In this example we can load different files in parallel as we know that the files do not overlap in terms of the partitioned tables that they will write to, provided that we set the builddaily flag in the loadallfiles function to false. This will ensure parallel loaders do not write to the daily table concurrently. (The daily table would then have to be built in a separate step). Loaders which may write data to the same tables (in the same partitions) at the same time cannot be run safely in parallel.

Aborting the load

Aborting the load (e.g. Ctrl-c, kill -9, and errors such as wsfull) is generally not good. The loader may have written some but not all of the data to the database.
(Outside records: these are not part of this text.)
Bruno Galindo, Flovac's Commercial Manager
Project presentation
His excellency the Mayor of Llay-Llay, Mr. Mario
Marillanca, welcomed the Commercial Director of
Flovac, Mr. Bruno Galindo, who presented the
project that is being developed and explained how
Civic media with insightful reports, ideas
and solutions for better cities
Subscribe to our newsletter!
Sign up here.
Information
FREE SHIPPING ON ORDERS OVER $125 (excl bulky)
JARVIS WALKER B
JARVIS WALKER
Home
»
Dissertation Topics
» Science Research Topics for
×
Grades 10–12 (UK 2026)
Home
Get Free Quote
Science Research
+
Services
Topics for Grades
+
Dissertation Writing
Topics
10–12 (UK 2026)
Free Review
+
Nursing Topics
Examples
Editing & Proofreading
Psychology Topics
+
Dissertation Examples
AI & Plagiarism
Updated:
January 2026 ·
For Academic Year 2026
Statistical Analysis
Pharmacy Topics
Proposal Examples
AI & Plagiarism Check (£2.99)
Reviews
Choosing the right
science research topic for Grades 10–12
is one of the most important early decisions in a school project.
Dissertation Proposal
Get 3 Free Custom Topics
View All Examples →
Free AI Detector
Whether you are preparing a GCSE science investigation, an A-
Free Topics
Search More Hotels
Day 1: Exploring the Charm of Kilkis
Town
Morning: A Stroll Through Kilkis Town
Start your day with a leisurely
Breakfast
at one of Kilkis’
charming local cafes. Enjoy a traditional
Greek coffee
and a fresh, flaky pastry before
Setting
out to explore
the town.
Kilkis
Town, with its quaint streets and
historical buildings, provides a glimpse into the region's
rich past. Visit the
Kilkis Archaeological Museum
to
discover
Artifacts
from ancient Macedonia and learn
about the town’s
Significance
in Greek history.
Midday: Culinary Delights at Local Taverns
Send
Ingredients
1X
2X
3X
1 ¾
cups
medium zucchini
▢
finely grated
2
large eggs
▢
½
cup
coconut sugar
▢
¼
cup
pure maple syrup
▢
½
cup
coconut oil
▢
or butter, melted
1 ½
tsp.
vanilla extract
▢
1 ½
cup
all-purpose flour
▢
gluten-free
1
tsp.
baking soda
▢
Usually the side effects can be corrected with some manual work, such as re-saving the table without the partially loaded data and running the loader again. However, if the data loader is aborted while it is writing to the database (as opposed to reading from the file) then the effects may be trickier to correct as the affected table may have some columns written to and some not, leaving the table as an invalid structure. In this instance it may be possible to recover the data by manually truncating the column files individually.

In-memory enumeration

With some loader scripts the enumeration step can become a bottleneck. One approach to this is to enumerate in-memory only, write the data to disk, then update the sym file on disk when done. The below function will enumerate in-memory rather than on-disk and can replace the call to .Q.en.
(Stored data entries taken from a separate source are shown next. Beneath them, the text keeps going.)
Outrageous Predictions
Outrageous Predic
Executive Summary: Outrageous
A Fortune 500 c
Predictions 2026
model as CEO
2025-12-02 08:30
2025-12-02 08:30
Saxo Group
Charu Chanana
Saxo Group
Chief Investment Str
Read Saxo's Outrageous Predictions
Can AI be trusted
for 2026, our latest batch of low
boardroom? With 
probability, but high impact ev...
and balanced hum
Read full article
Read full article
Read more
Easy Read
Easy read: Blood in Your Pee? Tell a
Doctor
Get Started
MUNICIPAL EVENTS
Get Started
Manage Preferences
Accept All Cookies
enm:{@[x;f where 11h=type each x f:key flip 0!x;`sym?]}  
This may improve performance, but has the side effects that the loading is no longer parallelizable, and if the loader fails before it completes then all the newly loaded data must be deleted (as the enumerations will have been lost).

Utilities

A utility script github.com/simongarland/csvguess allows CSV loader scripts to be generated automatically. This is especially useful for very wide or long CSV files where it is time-consuming to specify the correct types for each column. This also includes an optimized on-disk sorter, and the ability to create a loader to load and enumerate quickly all the symbol columns, allowing parallel loading processes to have only to read the sym file.